The Accidental Taxonomist

Sunday, February 26, 2012

Business Taxonomies

It’s difficult enough for professionals to come to a consensus on the definition of “taxonomy.” As for “business taxonomy,” it’s even worse. There are varying ideas of taxonomy, varying ideas of “business,” and varying ideas on what the connection should be, in addition to the scope and purpose. Is it a taxonomy used by a for-profit enterprise? Is it a taxonomy of business processes for use in any enterprise? Is it the same as an “enterprise taxonomy”?

Just as the term “taxonomy” has both a specific and generalized meaning, so does the term “business taxonomy.” The specific meaning of a taxonomy is a controlled vocabulary of concepts (terms) that are organized into a hierarchy, based on hierarchical relationships (broader/narrower, parent/child, group/member, superordinate/subordinate) between the terms. The generalized meaning of taxonomy is any kind of controlled vocabulary or sets of controlled vocabularies (whether structured as lists, hierarchies, facets, thesauri, etc.) to support the organization and findability of content. The specific meaning of a business taxonomy, is a taxonomy that is specific for business use by dealing with business functions and processes. The generalized meaning of a business taxonomy is any taxonomy used by a business/enterprise, as opposed to a scientific discipline, to organize and manage its content.

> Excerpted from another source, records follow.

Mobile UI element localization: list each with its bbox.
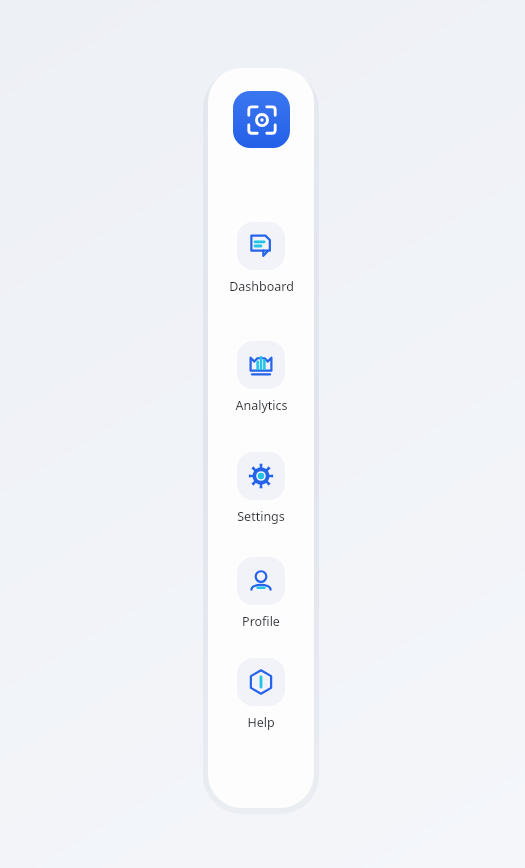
button[interactable]: Profile xyxy=(218,555,304,632)
staticText: Profile xyxy=(242,613,280,630)
button[interactable]: Analytics xyxy=(218,339,304,416)
staticText: Dashboard xyxy=(229,278,294,295)
button[interactable]: Help xyxy=(218,656,304,733)
staticText: Help xyxy=(247,714,275,731)
button[interactable]: Settings xyxy=(218,450,304,527)
staticText: Settings xyxy=(237,508,285,525)
button[interactable]: Dashboard xyxy=(218,220,304,297)
button[interactable]: Scan xyxy=(233,91,290,148)
staticText: Analytics xyxy=(235,397,288,414)
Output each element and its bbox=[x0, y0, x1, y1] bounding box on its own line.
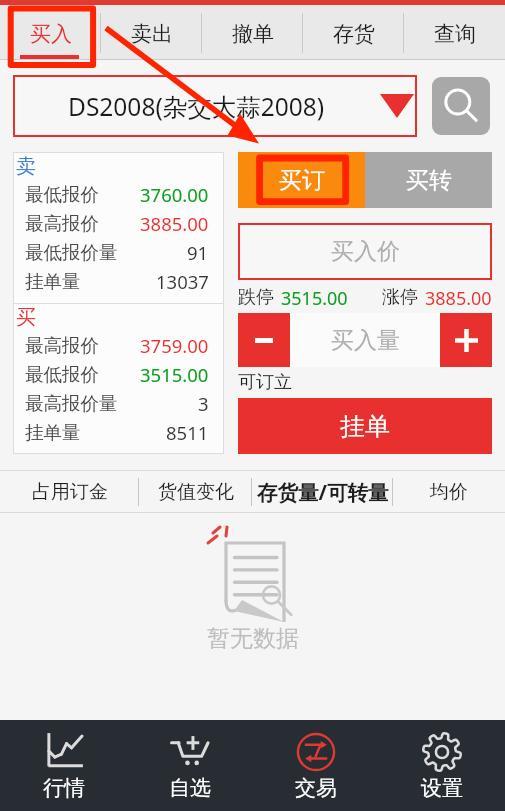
staticText: 最高报价 bbox=[25, 212, 99, 235]
staticText: 均价 bbox=[430, 480, 468, 504]
button[interactable]: 买入价 bbox=[238, 223, 492, 280]
staticText: 买转 bbox=[406, 166, 452, 195]
staticText: 行情 bbox=[43, 775, 85, 801]
staticText: 存货 bbox=[333, 21, 375, 47]
staticText: 买入量 bbox=[331, 326, 400, 355]
staticText: 3515.00 bbox=[281, 286, 348, 308]
button[interactable]: 挂单 bbox=[238, 398, 492, 454]
staticText: 13037 bbox=[156, 269, 209, 294]
staticText: 存货量/可转量 bbox=[257, 478, 389, 506]
button[interactable]: 买入 bbox=[0, 5, 101, 60]
button[interactable]: 占用订金 bbox=[0, 470, 139, 513]
button[interactable]: DS2008(杂交大蒜2008) bbox=[13, 75, 417, 137]
button[interactable]: 卖出 bbox=[101, 5, 202, 60]
button[interactable]: 买入量 bbox=[290, 313, 440, 367]
staticText: 查询 bbox=[434, 21, 476, 47]
staticText: 最低报价 bbox=[25, 363, 99, 386]
staticText: 买 bbox=[16, 305, 36, 330]
staticText: 买订 bbox=[279, 166, 325, 195]
staticText: 3515.00 bbox=[140, 362, 209, 387]
staticText: 挂单量 bbox=[25, 270, 81, 293]
staticText: 买入价 bbox=[331, 237, 400, 266]
button[interactable]: 自选 bbox=[127, 720, 253, 811]
staticText: 卖 bbox=[16, 154, 36, 179]
staticText: 3759.00 bbox=[140, 333, 209, 358]
staticText: 8511 bbox=[166, 420, 209, 445]
button[interactable]: 存货量/可转量 bbox=[252, 470, 393, 513]
button[interactable]: 行情 bbox=[0, 720, 127, 811]
staticText: 3885.00 bbox=[140, 211, 209, 236]
staticText: 挂单量 bbox=[25, 421, 81, 444]
staticText: 占用订金 bbox=[32, 480, 108, 504]
staticText: 最低报价量 bbox=[25, 241, 118, 264]
staticText: 卖出 bbox=[131, 21, 173, 47]
button[interactable]: 均价 bbox=[393, 470, 505, 513]
button[interactable]: 存货 bbox=[303, 5, 404, 60]
button[interactable]: Decrease bbox=[238, 313, 290, 367]
button[interactable]: 撤单 bbox=[202, 5, 303, 60]
staticText: 最低报价 bbox=[25, 183, 99, 206]
staticText: 3760.00 bbox=[140, 182, 209, 207]
staticText: 91 bbox=[187, 240, 209, 265]
staticText: 最高报价量 bbox=[25, 392, 118, 415]
staticText: 自选 bbox=[169, 775, 211, 801]
staticText: 交易 bbox=[295, 775, 337, 801]
staticText: 涨停 bbox=[382, 286, 418, 308]
button[interactable]: Search bbox=[432, 77, 490, 135]
staticText: 3 bbox=[198, 391, 209, 416]
staticText: 3885.00 bbox=[425, 286, 492, 308]
button[interactable]: 查询 bbox=[404, 5, 505, 60]
staticText: 可订立 bbox=[238, 371, 292, 393]
staticText: DS2008(杂交大蒜2008) bbox=[68, 90, 325, 123]
staticText: 最高报价 bbox=[25, 334, 99, 357]
button[interactable]: 货值变化 bbox=[139, 470, 252, 513]
staticText: 货值变化 bbox=[158, 480, 234, 504]
staticText: 暂无数据 bbox=[207, 624, 299, 653]
button[interactable]: 设置 bbox=[379, 720, 505, 811]
staticText: 设置 bbox=[421, 775, 463, 801]
button[interactable]: 买订 bbox=[238, 152, 365, 208]
staticText: 跌停 bbox=[238, 286, 274, 308]
staticText: 买入 bbox=[30, 21, 72, 47]
button[interactable]: Increase bbox=[440, 313, 492, 367]
staticText: 挂单 bbox=[340, 411, 390, 442]
button[interactable]: 买转 bbox=[365, 152, 492, 208]
staticText: 撤单 bbox=[232, 21, 274, 47]
button[interactable]: 交易 bbox=[253, 720, 379, 811]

I would caution that a taxonomy designed to define and describe business process and functions may not have the same objectives as the more common taxonomies whose purpose is to support the organization and findability of indexed content (documents, files, digital assets, etc.). In fact, even the term “taxonomy” in its purest sense does not mean that it has to be used for content management. The original taxonomies, such as the Linnean taxonomy of animals, plants and other organisms, were not designed for indexing and searching content associated with each concept in the taxonomy. Similarly Bloom’s Taxonomy of educational concepts is not for indexing educational content but rather to define the scope of educational objectives. Thus, a taxonomy could be just for classifying its term/concepts/members for sake of better understanding of its members and their relationships. In this way, a business taxonomy, in its more specific meaning, with the focus on functions and processes, could serve the purpose creating a better structure of an organization and improving business processes. The users of this kind of business taxonomy are the officers and managers of an organization with a goal of improving overall management, rather than all content users.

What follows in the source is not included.